Establishing a Nuclear-Weapon-Free Zone in the Region of the Middle East
Study Guide
Problem Diagnosis
One important tool when attempting to foster international peace has been the creation of so-called “nuclear-weapon-free zones”, defined by the United Nations as “regional approaches” with the aim of “establishing disarmament norms and consolidating international efforts towards peace and security”. The general idea is that by entering into such agreements, member states try to specifically ensure that other nations refrain from using nuclear weapons when trying to counterbalance any perceived foreign threats.
Calls for the establishment of a NWFZ in the Middle East (more specifically, the MENA region) date to as far as the 1970s, but little progress has been made on that front so far. This is, maybe rather unsurprisingly, down to the fact that when trying to set up a NWFZ in that area, several problems quickly present themselves.

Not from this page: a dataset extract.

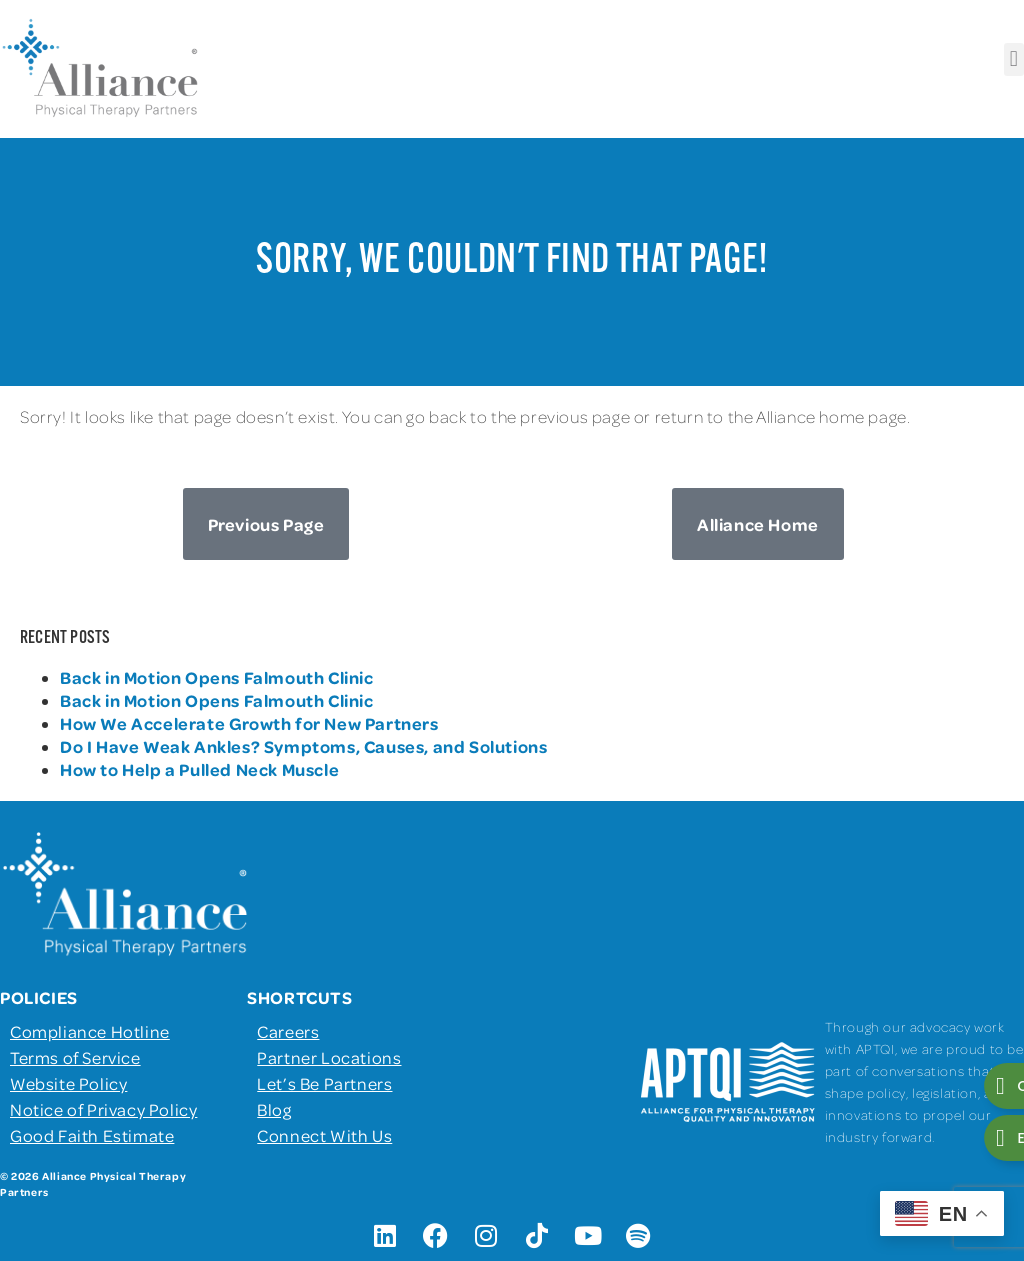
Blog (274, 1109)
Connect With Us (324, 1135)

One of the first great difficulties is that there are countries who cannot unequivocally be assigned to either the African or Asian continent, which has already led to disagreement concerning the area that a NWFZ would cover and which countries or territories it would include. This is not made any easier by the strained relationship between several key actors in the region, most notably perhaps Israel, Saudi Arabia and Iran, something that has further complicated efforts to create a zone that would, at least in order to have any tangible effect, have to include these states in some way, shape or form. The interest to establish any such zone also greatly varies between countries, with certain Arab states and Israel, for example, showing very little interest at times. Differing perceptions relating to threat and security (again most relevantly concerning Israel and various Arab states) has further complicated negotiations. Lastly, past or in a lot of cases still ongoing conflicts in the region have further worsened the prospects of any such zone ever being created.

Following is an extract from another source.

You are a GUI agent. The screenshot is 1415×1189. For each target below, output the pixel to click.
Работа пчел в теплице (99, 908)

However, all this should not greatly detract from the huge potential offered by a NWFZ in the Middle East. It may even embolden attempts to establish such a zone, despite the odds. For this reason, the role of the international community has increasingly been to urge on further discussions, while the UN General Assembly more specifically has also been an important forum for talks regarding disarmament efforts, as well as offering assistance at various stages in the complicated process of reaching agreements. The United Nations Office of Disarmament Affairs (UNODA), which is a subsidiary body that reports directly to the General Assembly First Committee, also has a key role to play in this regard. However, at this stage, UNODA does not have the capacity to report or monitor the progress of even a hypothetical NWFZ in the Middle East. Its powers are very much dependent on the level of commitment that member states in the region are willing to offer.
It’s also worth noting that, thus far, the International Atomic Energy Agency (IAEA), created by the Treaty on the Non-Proliferation of Nuclear Weapons (NPT), has assisted efforts to monitor various member states’ adherence to non-proliferation or disarmament treaties by providing on the ground support in the form of local inspections. The IAEA is thus (at least in theory) able to verify any claims made by member states which relate to their nuclear capacity or misuse of nuclear technology. This has, in practice, not come without issues, as the Joint Comprehensive Plan of Action (better known as the “Iran Deal”) may have shown all too well, but some progress can still be said to have been made despite this. More
importantly though, the agency has, amongst other things, declared “full-scope safeguards” on “all nuclear facilities in the MENA region” to be a necessary first step when attempting to create any NWFZ in the Middle East.
Current Situation
While heavily debated from the early 2000s onwards, more recently talks have somewhat hit a wall and overall very little tangible progress has actually been made. That being said, in November of 2019, member states did in fact meet up for what was officially the first “Conference on the Establishment of a Middle East Zone Free of Nuclear Weapons and Other Weapons of Mass Destruction”. Though at face value the event appeared to result in little more than a report and political declaration, it did demonstrate the possibility of changing attitudes, whilst also highlighting the vital role of political will, relevant for all parties involved, if any future progress is to be made.
Conclusion
As mentioned above, little actual progress has been made thus far, but a first important step in any attempt of creating a NWFZ in the Middle East could be to determine which countries such a zone would include, as well as various member states in the region generally working towards reaching further bilateral peace-agreements.
That being said, another question to bear in mind is how some of the important hurdles in the way of a NWFZ could be overcome, including (but not limited to): the region’s great ethnic, cultural and religious diversity, the difficult relationship between some of the region’s member states and of course the ongoing violent conflicts.
Lastly, it’s also worth asking how non-adherence to preexisting international norms or the rules outlined in future agreements should be dealt with.